#### TASK OBJECTIVE
Please copy out the entries below exactly, beginning with the line that contains "bandera amarilla" and ending with the line that contains "el título de F1 con Ferrari", and include nothing outside that span.

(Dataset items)
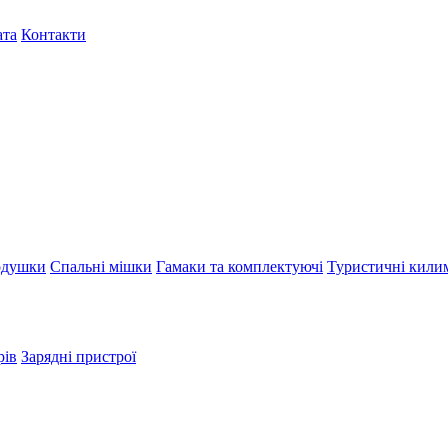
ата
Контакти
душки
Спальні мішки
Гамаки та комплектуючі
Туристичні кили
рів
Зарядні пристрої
* * *
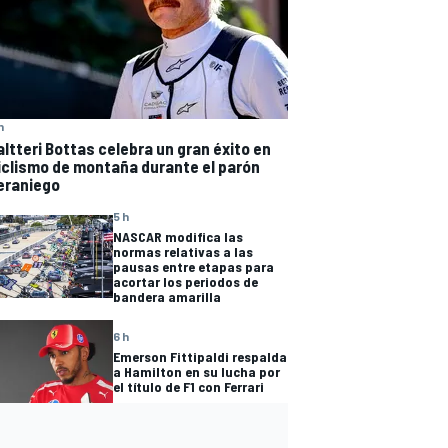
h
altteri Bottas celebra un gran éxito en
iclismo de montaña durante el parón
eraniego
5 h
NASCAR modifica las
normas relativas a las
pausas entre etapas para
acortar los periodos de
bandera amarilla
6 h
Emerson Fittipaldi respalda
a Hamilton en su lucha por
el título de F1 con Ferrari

#### RESPONSE TO THIS EXERCISE
bandera amarilla
6 h
Emerson Fittipaldi respalda
a Hamilton en su lucha por
el título de F1 con Ferrari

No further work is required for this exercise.